Lawyers for City Hall and Jacksonville’s strip club industry traded arguments Friday in a federal trial over whether a city law banning exotic dancers younger than 21 is constitutional.
The measure, passed by the City Council as a move against sex trafficking, requires dancers to have city-issued dancer identity cards and says those won’t be issued to anyone under age 21.
But a lawyer representing 13 clubs and four dancers told U.S. District Judge Timothy Corrigan the ordinance amounts to censorship and violates the First Amendment.
“These dancers have a legal right to dance at age 18. … This is just a ban on speech,” attorney Gary Edinger told the judge, equating dancers’ performance to any other legally protected form of expression.
City attorney Jason Teal argued that the law’s effect on dancers and clubs was justified by the city’s interest in reducing trafficking.
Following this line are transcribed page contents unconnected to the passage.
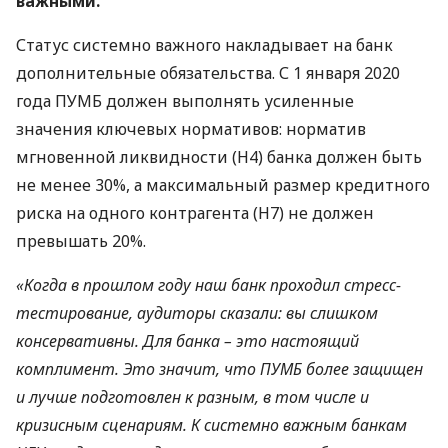
важными.
Статус системно важного накладывает на банк
дополнительные обязательства. С 1 января 2020
года
ПУМБ
должен выполнять усиленные
значения ключевых нормативов: норматив
мгновенной ликвидности (Н4) банка должен быть
не менее 30%, а максимальный размер кредитного
риска на одного контрагента (Н7) не должен
превышать 20%.
«Когда в прошлом году наш банк проходил стресс-
тестирование, аудиторы сказали: вы слишком
консервативны. Для банка – это настоящий
комплимент. Это значит, что
ПУМБ
более защищен
и лучше подготовлен к разным, в том числе и
кризисным сценариям. К системно важным банкам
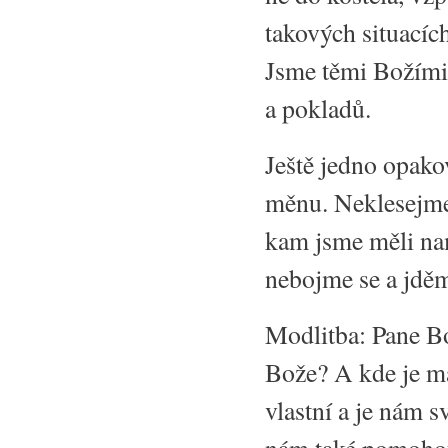
takových situacíc
Jsme těmi Božími 
a pokladů.
Ještě jedno opako
měnu. Neklesejme 
kam jsme měli nam
nebojme se a jděm
Modlitba: Pane B
Bože? A kde je m
vlastní a je nám s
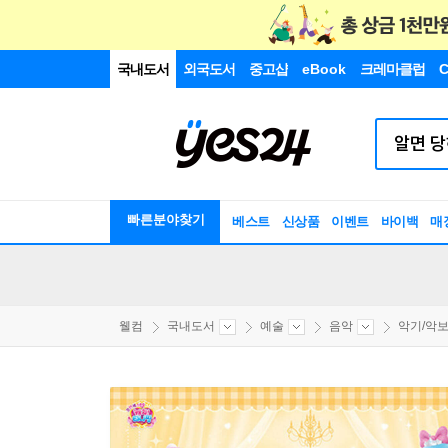
국내도서
외국도서
중고샵
eBook
크레마클럽
C
빠른분야찾기
베스트
신상품
이벤트
바이백
매
웰컴
국내도서
예술
음악
악기/악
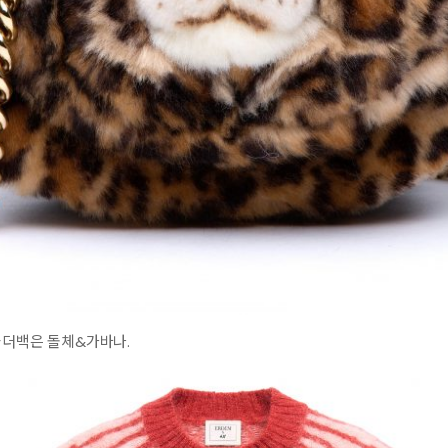
숄더백은 돌체&가바나.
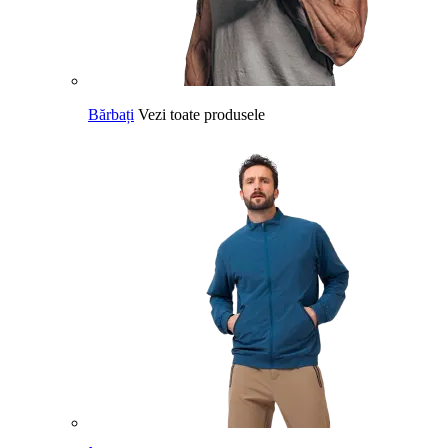
Bărbați
Vezi toate produsele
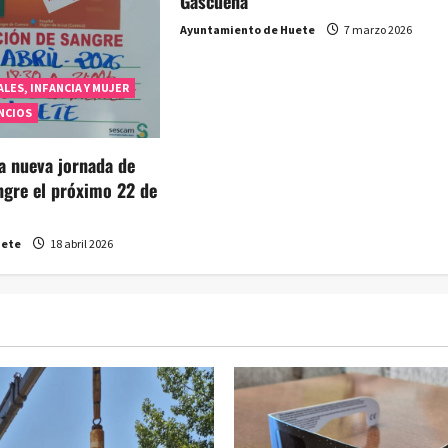
Gascueña
Ayuntamiento de Huete
7 marzo 2026
LES, INFANCIA Y MUJER
NCIOS
a nueva jornada de
ngre el próximo 22 de
uete
18 abril 2026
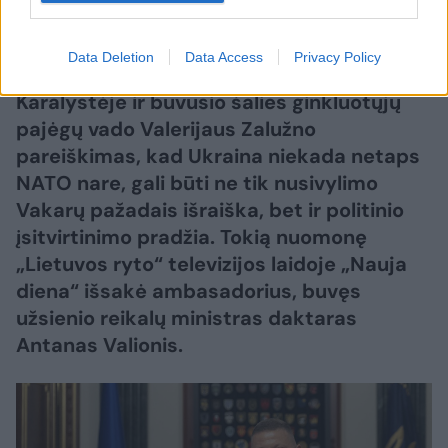
Lrytas Premium nariams
Data Deletion
Data Access
Privacy Policy
Ukrainos ambasadoriaus Jungtinėje
Karalystėje ir buvusio šalies ginkluotųjų
pajėgų vado Valerijaus Zalužno
pareiškimas, kad Ukraina niekada netaps
NATO nare, gali būti ne tik nusivylimo
Vakarų pažadais išraiška, bet ir politinio
įsitvirtinimo pradžia. Tokią nuomonę
„Lietuvos ryto“ televizijos laidoje „Nauja
diena“ išsakė ambasadorius, buvęs
užsienio reikalų ministras daktaras
Antanas Valionis.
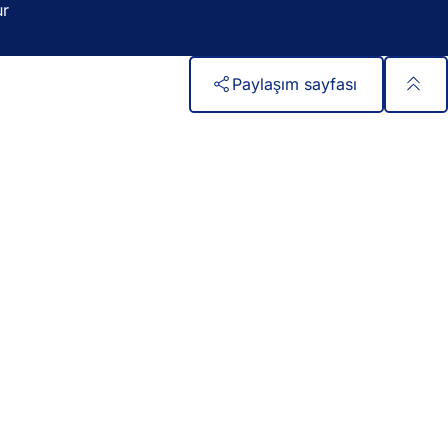
ı
ur
r
)
Paylaşım sayfası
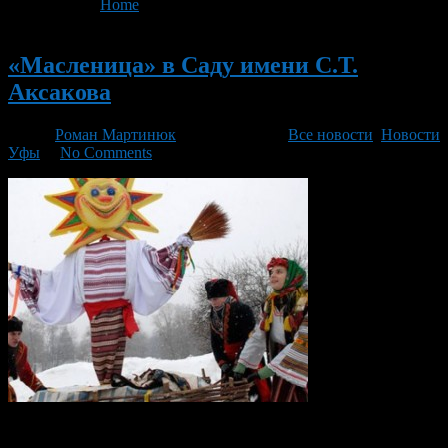
You are here:
Home
>
Все новости
- Page 2
Новый
«Масленица» в Саду имени С.Т.
Аксакова
Автор
Роман Мартинюк
/ 28.02.2014 /
Все новости
,
Новости
Уфы
/
No Comments
Сегодня,28 февраля 2014 года, в 15.00 часов в Саду имени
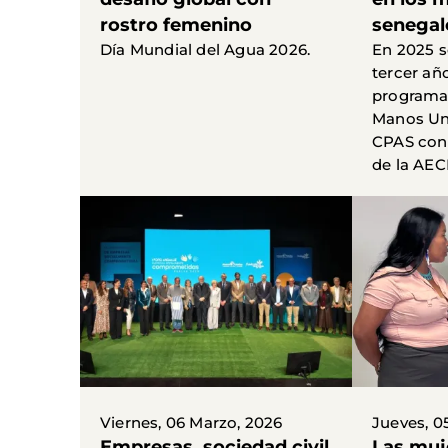
rostro femenino
senegal
Día Mundial del Agua 2026.
En 2025 s
tercer añ
programa
Manos Uni
CPAS con 
de la AECI
Viernes, 06 Marzo, 2026
Jueves, 0
Empresas, sociedad civil
Las muj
He said younger people are more susceptible to the coercion that’s often part of trafficking and referred to 21 as “a safe number.”
Neither lawyer said they knew of another Florida county saying dancers who were adults were too young to perform.
Corrigan noted that a Louisiana court ruling cited in lawyers’ briefs upheld a ban on dancers under 21 in clubs serving alcohol, but allowed them to perform in clubs that were alcohol-free.
Edinger, who has a long history representing local strip clubs, had sued on behalf of 12 clubs that serve alcohol and one that doesn’t, all of whom would be affected by the new age limit.